An endophytic fungus of the genus Pseudomassaria has been found in the rainforest of the Democratic Republic of the Congo. This fungus yields a metabolite that shows potential as an antidiabetic, also known as an insulin mimetic. This compound acts like insulin and has been shown to lower blood glucose levels in mouse model experiments.
Among the many promising applications of endophytic microbes are those intended to increase agricultural use of endophytes to produce crops that grow faster and are more resistant and hardier than crops lacking endophytes. Epichloë endophytes are being widely used commercially in turf grasses to enhance the performance of the turf and its resistance to biotic and abiotic stresses. Piriformospora indica is an interesting endophytic fungus of the order Sebacinales, the fungus is capable of colonising roots and forming symbiotic relationship with many plants.
Endophytes appear to enhance the growth of their plant host symbionts. Endophytes also provide their hosts with an increased resilience to both abiotic and biotic stressors such as drought, poor soils and herbivory. The increased growth and resilience is likely caused by the endophytes ability to improve plant nutrition or secondary metabolite production, as in the case of Phoma eupatorii's inhibition of the phytopathogen Phytophthora infestans. Endophytes accomplish this by increasing the uptake of valuable land limited nutrients from the soil such as phosphorus and making other plant nutrients available to plants such as rock phosphate and atmospheric nitrogen which are normally trapped in forms that are inaccessible to plants.
Many endophytes protect plants from herbivory from both insects and animals by producing secondary metabolites that are either unappetizing or toxic to the herbivore. Increasingly there has been great importance placed on endophytes that protect valuable crops from invasive insects. One example of an endophyte-plant-insect interaction is located in the New Zealand grasslands, where endophytes, known as AR1 and AR37 are utilized to protect valuable ryegrass from the Argentine stem weevil but remain palatable to another important food source, livestock.
There are several endophytes that have been discovered that exhibit insecticidal properties. One such endophyte comes from the Nodulisporium sp. which was first harvested from the plant Bontia daphnoides. Indole diterpenes, known as nodulisporic acids, have been harvested from this endophyte which have effective insecticidal properties against the blowfly larvae.

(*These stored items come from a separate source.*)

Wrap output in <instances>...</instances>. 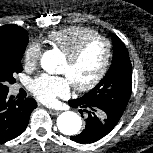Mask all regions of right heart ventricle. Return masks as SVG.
<instances>
[{
	"label": "right heart ventricle",
	"mask_w": 153,
	"mask_h": 153,
	"mask_svg": "<svg viewBox=\"0 0 153 153\" xmlns=\"http://www.w3.org/2000/svg\"><path fill=\"white\" fill-rule=\"evenodd\" d=\"M98 34L95 29L90 27L70 26L50 32L48 41L67 55L83 40Z\"/></svg>",
	"instance_id": "e07e8e85"
}]
</instances>
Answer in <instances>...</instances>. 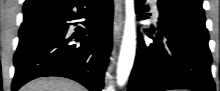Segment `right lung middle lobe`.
Listing matches in <instances>:
<instances>
[{
	"label": "right lung middle lobe",
	"instance_id": "1",
	"mask_svg": "<svg viewBox=\"0 0 220 91\" xmlns=\"http://www.w3.org/2000/svg\"><path fill=\"white\" fill-rule=\"evenodd\" d=\"M37 2H38V1H36V0H29V1L25 2L24 6H29V7H31V6H33V5H36Z\"/></svg>",
	"mask_w": 220,
	"mask_h": 91
}]
</instances>
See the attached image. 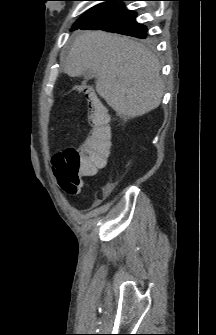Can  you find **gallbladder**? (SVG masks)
Masks as SVG:
<instances>
[{
    "label": "gallbladder",
    "instance_id": "gallbladder-1",
    "mask_svg": "<svg viewBox=\"0 0 216 335\" xmlns=\"http://www.w3.org/2000/svg\"><path fill=\"white\" fill-rule=\"evenodd\" d=\"M84 76H85V79H92V78H94L95 77V74H93V73H89V72H85L84 73Z\"/></svg>",
    "mask_w": 216,
    "mask_h": 335
}]
</instances>
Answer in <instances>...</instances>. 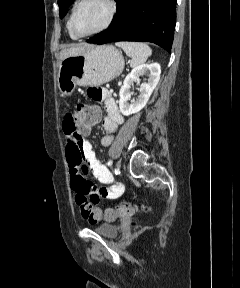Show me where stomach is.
Returning a JSON list of instances; mask_svg holds the SVG:
<instances>
[{"label":"stomach","mask_w":240,"mask_h":288,"mask_svg":"<svg viewBox=\"0 0 240 288\" xmlns=\"http://www.w3.org/2000/svg\"><path fill=\"white\" fill-rule=\"evenodd\" d=\"M124 68L121 51L113 45H90L60 62L58 88L70 96L77 86H100L118 77Z\"/></svg>","instance_id":"stomach-1"}]
</instances>
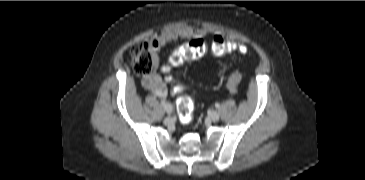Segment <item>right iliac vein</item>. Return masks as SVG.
Returning <instances> with one entry per match:
<instances>
[{
	"mask_svg": "<svg viewBox=\"0 0 365 180\" xmlns=\"http://www.w3.org/2000/svg\"><path fill=\"white\" fill-rule=\"evenodd\" d=\"M164 109L165 111L168 113V114H171L172 111H173V107L171 104L167 103L165 106H164Z\"/></svg>",
	"mask_w": 365,
	"mask_h": 180,
	"instance_id": "63e3f726",
	"label": "right iliac vein"
}]
</instances>
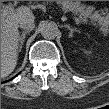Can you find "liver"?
<instances>
[{
  "label": "liver",
  "mask_w": 109,
  "mask_h": 109,
  "mask_svg": "<svg viewBox=\"0 0 109 109\" xmlns=\"http://www.w3.org/2000/svg\"><path fill=\"white\" fill-rule=\"evenodd\" d=\"M20 11L1 18V76H8L17 64L18 27L25 20H33L34 15L29 8L21 7Z\"/></svg>",
  "instance_id": "1"
}]
</instances>
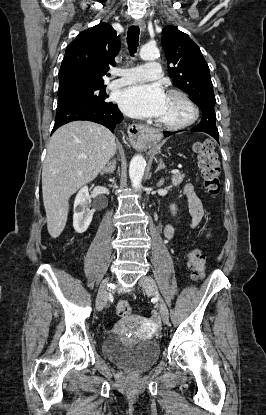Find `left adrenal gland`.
Instances as JSON below:
<instances>
[{
    "label": "left adrenal gland",
    "mask_w": 266,
    "mask_h": 415,
    "mask_svg": "<svg viewBox=\"0 0 266 415\" xmlns=\"http://www.w3.org/2000/svg\"><path fill=\"white\" fill-rule=\"evenodd\" d=\"M164 168H165V165L163 164L162 159H160V160H159L158 167H157V169L155 170V173H157L159 170L164 169ZM162 184H163V179H162V180H160V181L158 182V186H160V185H162Z\"/></svg>",
    "instance_id": "a2214340"
}]
</instances>
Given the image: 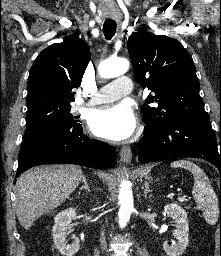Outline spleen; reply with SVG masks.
Here are the masks:
<instances>
[{"label":"spleen","instance_id":"spleen-1","mask_svg":"<svg viewBox=\"0 0 221 256\" xmlns=\"http://www.w3.org/2000/svg\"><path fill=\"white\" fill-rule=\"evenodd\" d=\"M171 167L187 169L193 174L195 182L192 195L195 202L202 209L205 220L215 225L219 216L218 198L204 171L188 160L173 161Z\"/></svg>","mask_w":221,"mask_h":256}]
</instances>
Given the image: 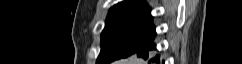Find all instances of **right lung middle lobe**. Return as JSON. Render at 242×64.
Masks as SVG:
<instances>
[{"mask_svg":"<svg viewBox=\"0 0 242 64\" xmlns=\"http://www.w3.org/2000/svg\"><path fill=\"white\" fill-rule=\"evenodd\" d=\"M156 31L150 13L117 14L107 18L101 35V52L97 64L128 57L147 46Z\"/></svg>","mask_w":242,"mask_h":64,"instance_id":"right-lung-middle-lobe-1","label":"right lung middle lobe"}]
</instances>
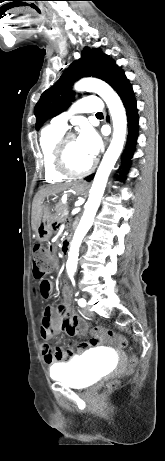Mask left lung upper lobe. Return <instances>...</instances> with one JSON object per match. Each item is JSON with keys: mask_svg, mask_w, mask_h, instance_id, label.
Listing matches in <instances>:
<instances>
[{"mask_svg": "<svg viewBox=\"0 0 165 461\" xmlns=\"http://www.w3.org/2000/svg\"><path fill=\"white\" fill-rule=\"evenodd\" d=\"M122 72L109 56L98 49L85 47L81 58L71 64L59 80L43 92L35 106L36 129L49 118L65 111L74 98L72 85L83 77L93 76L112 86L116 77Z\"/></svg>", "mask_w": 165, "mask_h": 461, "instance_id": "1", "label": "left lung upper lobe"}]
</instances>
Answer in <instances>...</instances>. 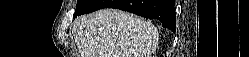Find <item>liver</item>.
<instances>
[{
	"label": "liver",
	"instance_id": "liver-1",
	"mask_svg": "<svg viewBox=\"0 0 249 57\" xmlns=\"http://www.w3.org/2000/svg\"><path fill=\"white\" fill-rule=\"evenodd\" d=\"M82 57H152L158 45L157 28L133 14L102 9L75 22Z\"/></svg>",
	"mask_w": 249,
	"mask_h": 57
}]
</instances>
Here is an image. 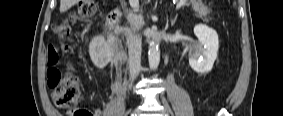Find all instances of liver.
I'll return each instance as SVG.
<instances>
[{"label":"liver","instance_id":"6515ba94","mask_svg":"<svg viewBox=\"0 0 283 116\" xmlns=\"http://www.w3.org/2000/svg\"><path fill=\"white\" fill-rule=\"evenodd\" d=\"M79 0H60V12L63 13L78 3Z\"/></svg>","mask_w":283,"mask_h":116}]
</instances>
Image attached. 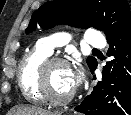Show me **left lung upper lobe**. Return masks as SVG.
I'll return each mask as SVG.
<instances>
[{
	"label": "left lung upper lobe",
	"mask_w": 131,
	"mask_h": 115,
	"mask_svg": "<svg viewBox=\"0 0 131 115\" xmlns=\"http://www.w3.org/2000/svg\"><path fill=\"white\" fill-rule=\"evenodd\" d=\"M131 16L127 0H53L38 8L31 17L26 33L36 29L37 24L48 29L58 24L75 27H94L105 33L106 38L115 33ZM97 63L87 58L91 69Z\"/></svg>",
	"instance_id": "obj_1"
}]
</instances>
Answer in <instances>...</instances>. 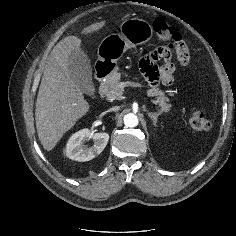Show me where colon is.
<instances>
[{
    "label": "colon",
    "mask_w": 236,
    "mask_h": 236,
    "mask_svg": "<svg viewBox=\"0 0 236 236\" xmlns=\"http://www.w3.org/2000/svg\"><path fill=\"white\" fill-rule=\"evenodd\" d=\"M153 29L162 40L168 42V47L170 49L180 51L187 48L182 35L174 27L169 25L165 20L161 18L155 19L153 22ZM210 126V121L203 111L196 110L190 115L189 127L192 131H206L210 128Z\"/></svg>",
    "instance_id": "obj_1"
}]
</instances>
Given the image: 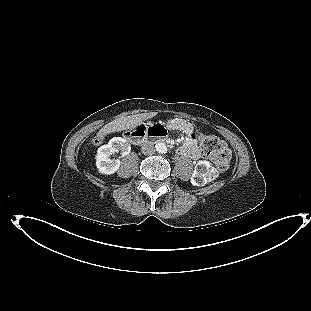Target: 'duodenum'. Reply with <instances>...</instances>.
<instances>
[{
	"mask_svg": "<svg viewBox=\"0 0 311 311\" xmlns=\"http://www.w3.org/2000/svg\"><path fill=\"white\" fill-rule=\"evenodd\" d=\"M157 138L158 141H165V133L163 129H149L148 127H141L129 133V140L134 145H140L149 140L150 137Z\"/></svg>",
	"mask_w": 311,
	"mask_h": 311,
	"instance_id": "duodenum-1",
	"label": "duodenum"
}]
</instances>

There are many obstacles to successfully implementing the use of endophytes in agriculture. Despite the many known benefits that endophytes may confer to their plant hosts, conventional agricultural practices continue to take priority. Current agriculture relies heavily on fungicides and high levels of chemical fertilizers. The use of fungicides has a negative effect on endophytic fungi and fertilizers reduce a plant's dependence on its endophytic symbiont. Despite this, the interest and use of bio-insecticides and using endophytes to aid in plant growth is increasing as organic and sustainable agriculture is considered more important. As humans become more aware of the damage that synthetic insecticides cause to the environment and beneficial insects such as bees and butterflies biological insecticides may become more important to the agricultural industry.